The presence and resistance patterns of these species isolated and characterized could thus have health implication as the Mooi River is used for recreation as well as agricultural purposes. Treatment of infection caused by such pathogenic/opportunistic pathogens in consumers in general and especially the immunocompromised will be challenging (Jordaan and Bezuidenhout 2016).

Conclusions

The current study is contributing to understanding the potential compounded impacts of metals and antibiotics from mining, agriculture and urbanization on heterotrophic bacteria in the aquatic environment in gold mining impacted aquatic systems of the Gauteng and North West Provinces of South Africa. The results demonstrated that gold mining activities in the WFS have a detrimental impact on the downstream physico-chemical and bacteriological quality of water to the rural communities around the area of interest.

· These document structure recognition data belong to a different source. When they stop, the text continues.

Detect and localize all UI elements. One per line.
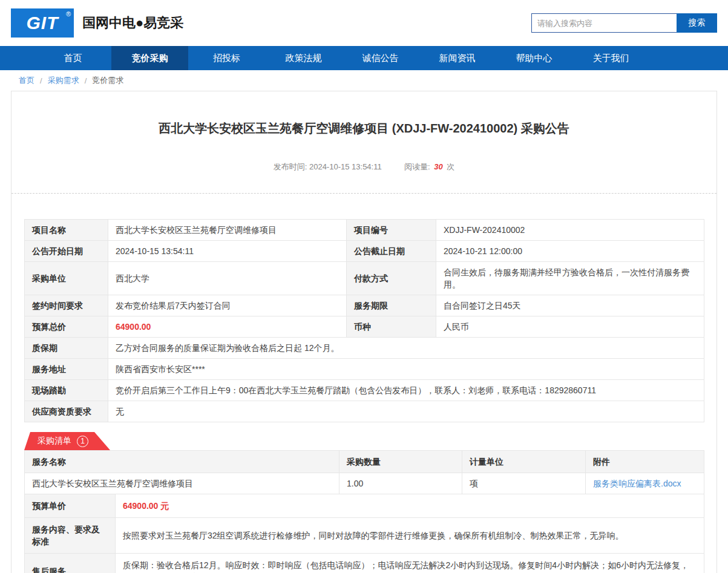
breadcrumb-purchase-demand[interactable]: 采购需求	[48, 75, 79, 86]
purchase-list-tag-label: 采购清单	[38, 436, 71, 447]
sign-time-value: 发布竞价结果后7天内签订合同	[108, 295, 347, 316]
attachment-cell: 服务类响应偏离表.docx	[586, 473, 704, 494]
site-visit-label: 现场踏勘	[25, 380, 108, 401]
git-logo-text: GIT	[27, 13, 59, 33]
payment-value: 合同生效后，待服务期满并经甲方验收合格后，一次性付清服务费用。	[436, 262, 704, 295]
publish-time-value: 2024-10-15 13:54:11	[309, 162, 382, 171]
breadcrumb: 首页 / 采购需求 / 竞价需求	[0, 70, 728, 91]
publish-time-label: 发布时间:	[274, 162, 307, 172]
main-nav: 首页 竞价采购 招投标 政策法规 诚信公告 新闻资讯 帮助中心 关于我们	[0, 46, 728, 70]
attachment-link[interactable]: 服务类响应偏离表.docx	[593, 479, 681, 488]
unit-price-label: 预算单价	[25, 494, 116, 518]
table-row: 现场踏勘 竞价开启后第三个工作日上午9：00在西北大学玉兰苑餐厅踏勘（包含公告发…	[25, 380, 704, 401]
warranty-label: 质保期	[25, 338, 108, 359]
purchase-list-table: 服务名称 采购数量 计量单位 附件 西北大学长安校区玉兰苑餐厅空调维修项目 1.…	[24, 450, 704, 494]
site-visit-value: 竞价开启后第三个工作日上午9：00在西北大学玉兰苑餐厅踏勘（包含公告发布日），联…	[108, 380, 704, 401]
unit-value: 项	[462, 473, 586, 494]
qualification-label: 供应商资质要求	[25, 401, 108, 422]
nav-item-integrity-notices[interactable]: 诚信公告	[342, 46, 419, 70]
project-code-value: XDJJ-FW-202410002	[436, 220, 704, 241]
quantity-value: 1.00	[339, 473, 462, 494]
notice-card: 西北大学长安校区玉兰苑餐厅空调维修项目 (XDJJ-FW-202410002) …	[11, 91, 717, 573]
payment-label: 付款方式	[347, 262, 436, 295]
column-service-name: 服务名称	[25, 451, 339, 473]
purchase-detail-table: 预算单价 64900.00 元 服务内容、要求及标准 按照要求对玉兰苑餐厅32组…	[24, 494, 704, 573]
registered-trademark-icon: ®	[66, 10, 71, 18]
start-date-value: 2024-10-15 13:54:11	[108, 241, 347, 262]
nav-item-help-center[interactable]: 帮助中心	[496, 46, 572, 70]
nav-item-tender[interactable]: 招投标	[188, 46, 265, 70]
purchaser-label: 采购单位	[25, 262, 108, 295]
nav-item-policies[interactable]: 政策法规	[265, 46, 342, 70]
column-attachment: 附件	[586, 451, 704, 473]
end-date-label: 公告截止日期	[347, 241, 436, 262]
nav-item-about-us[interactable]: 关于我们	[572, 46, 649, 70]
unit-price-value: 64900.00 元	[123, 501, 169, 511]
table-header-row: 服务名称 采购数量 计量单位 附件	[25, 451, 704, 473]
breadcrumb-bidding-demand: 竞价需求	[92, 75, 123, 86]
service-address-label: 服务地址	[25, 359, 108, 380]
column-quantity: 采购数量	[339, 451, 462, 473]
project-name-label: 项目名称	[25, 220, 108, 241]
views-count: 30	[434, 162, 442, 171]
start-date-label: 公告开始日期	[25, 241, 108, 262]
count-badge: 1	[77, 436, 88, 447]
search-button[interactable]: 搜索	[677, 13, 717, 33]
purchase-list-tag: 采购清单 1	[24, 432, 110, 450]
project-code-label: 项目编号	[347, 220, 436, 241]
currency-value: 人民币	[436, 316, 704, 338]
notice-meta: 发布时间: 2024-10-15 13:54:11 阅读量: 30 次	[11, 162, 717, 172]
search-bar: 搜索	[531, 13, 717, 33]
table-row: 采购单位 西北大学 付款方式 合同生效后，待服务期满并经甲方验收合格后，一次性付…	[25, 262, 704, 295]
nav-item-bidding-purchase[interactable]: 竞价采购	[111, 46, 188, 70]
after-sales-label: 售后服务	[25, 554, 116, 573]
breadcrumb-separator: /	[40, 76, 42, 85]
git-logo[interactable]: GIT ®	[11, 8, 74, 38]
qualification-value: 无	[108, 401, 704, 422]
purchaser-value: 西北大学	[108, 262, 347, 295]
views-label: 阅读量:	[404, 162, 430, 172]
service-content-label: 服务内容、要求及标准	[25, 518, 116, 554]
service-period-label: 服务期限	[347, 295, 436, 316]
nav-item-home[interactable]: 首页	[34, 46, 111, 70]
budget-total-amount: 64900.00	[116, 322, 151, 332]
end-date-value: 2024-10-21 12:00:00	[436, 241, 704, 262]
site-header: GIT ® 国网中电●易竞采 搜索	[0, 0, 728, 46]
table-row: 质保期 乙方对合同服务的质量保证期为验收合格后之日起 12个月。	[25, 338, 704, 359]
after-sales-value: 质保期：验收合格后12月。响应时效：即时响应（包括电话响应）；电话响应无法解决2…	[116, 554, 704, 573]
table-row: 服务内容、要求及标准 按照要求对玉兰苑餐厅32组空调系统进行检修维护，同时对故障…	[25, 518, 704, 554]
breadcrumb-separator: /	[85, 76, 87, 85]
unit-price-cell: 64900.00 元	[116, 494, 704, 518]
currency-label: 币种	[347, 316, 436, 338]
budget-total-label: 预算总价	[25, 316, 108, 338]
nav-item-news[interactable]: 新闻资讯	[419, 46, 496, 70]
warranty-value: 乙方对合同服务的质量保证期为验收合格后之日起 12个月。	[108, 338, 704, 359]
table-row: 签约时间要求 发布竞价结果后7天内签订合同 服务期限 自合同签订之日45天	[25, 295, 704, 316]
table-row: 预算单价 64900.00 元	[25, 494, 704, 518]
table-row: 项目名称 西北大学长安校区玉兰苑餐厅空调维修项目 项目编号 XDJJ-FW-20…	[25, 220, 704, 241]
page-title: 西北大学长安校区玉兰苑餐厅空调维修项目 (XDJJ-FW-202410002) …	[11, 120, 717, 137]
site-title: 国网中电●易竞采	[82, 14, 183, 32]
project-info-table: 项目名称 西北大学长安校区玉兰苑餐厅空调维修项目 项目编号 XDJJ-FW-20…	[24, 219, 704, 422]
budget-total-value: 64900.00	[108, 316, 347, 338]
service-period-value: 自合同签订之日45天	[436, 295, 704, 316]
search-input[interactable]	[531, 13, 677, 33]
breadcrumb-home[interactable]: 首页	[19, 75, 34, 86]
table-row: 供应商资质要求 无	[25, 401, 704, 422]
divider	[11, 193, 717, 194]
table-row: 公告开始日期 2024-10-15 13:54:11 公告截止日期 2024-1…	[25, 241, 704, 262]
service-name-value: 西北大学长安校区玉兰苑餐厅空调维修项目	[25, 473, 339, 494]
table-row: 售后服务 质保期：验收合格后12月。响应时效：即时响应（包括电话响应）；电话响应…	[25, 554, 704, 573]
table-row: 西北大学长安校区玉兰苑餐厅空调维修项目 1.00 项 服务类响应偏离表.docx	[25, 473, 704, 494]
table-row: 预算总价 64900.00 币种 人民币	[25, 316, 704, 338]
service-address-value: 陕西省西安市长安区****	[108, 359, 704, 380]
views-unit: 次	[447, 162, 454, 172]
service-content-value: 按照要求对玉兰苑餐厅32组空调系统进行检修维护，同时对故障的零部件进行维修更换，…	[116, 518, 704, 554]
project-name-value: 西北大学长安校区玉兰苑餐厅空调维修项目	[108, 220, 347, 241]
column-unit: 计量单位	[462, 451, 586, 473]
sign-time-label: 签约时间要求	[25, 295, 108, 316]
table-row: 服务地址 陕西省西安市长安区****	[25, 359, 704, 380]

This is a very complex phenomenon and an in-depth molecular study on the specific determinants present in the bacteria will be critical for a better understanding of the mechanisms driving the potential co-selection processes. Furthermore, metagenomics and meta-transcriptomics should be incorporated to provide better insights in genetic determinants present and their expression in the entire bacterial population of the study area. The study did, however, demonstrate that different anthropogenic activities surrounding the system are degrading the quality of the water served to the downstream town of Potchefstroom and that there is a co-occurrence of metal and antibiotic resistant bacteria present in the water. Furthermore, the current situation raises concerns about human and animal health.